I got stressed out. My shoulders cramped, I couldn’t move my neck. I started to have panic attacks. My brain stopped working. I started reading books with pictures; art books, graphic novels. Almost nothing in foreign languages anymore. My brain seemed to have lost that capacity, hopefully temporarily. I was scared.

Now she’s gone, what do I do? My whole life, my mother has been my compass. Everything she said not to do, I did, with gusto. I dyed my hair a thousand colours until it fell out. I volunteered my ass off, working for free ever since my first student loan freed me from the need to have a minimum wage job. I swore (and still do) like a sailor. I play poker, beat all the boys, and rub it in their faces. I’ve never dated someone for their wealth. I prefer trousers to skirts.

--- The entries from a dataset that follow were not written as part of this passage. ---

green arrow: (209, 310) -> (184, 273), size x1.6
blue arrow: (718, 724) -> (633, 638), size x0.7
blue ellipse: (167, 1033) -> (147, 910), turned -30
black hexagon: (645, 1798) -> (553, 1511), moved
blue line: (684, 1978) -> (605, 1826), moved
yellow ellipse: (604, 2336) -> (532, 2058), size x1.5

And she was still so, so proud of me. Anything I did half well was some kind of miraculous marvel of wonderment. My mum always thought the sun shone out of my rear, even/especially in the face of evidence to the contrary.

I never appreciated her until she was dying. I never forgave her and accepted her as an imperfect person who always tried to do her best, until the last years of her life. I suppose the young judge their elders harshly, until they get to that age where they are expected to do all the “adult things” and they are like “Oh. This shit is actually quite difficult and tiresome”, and they realise that actually being a child with no responsibility had it’s up side, and that having the keys to the house and the car means you have to pay the bills too.

I’ve asked my sister if she can disapprove of me and she has said that she will try but I doubt that it will be the same. You really never know what you’ve got until it’s gone.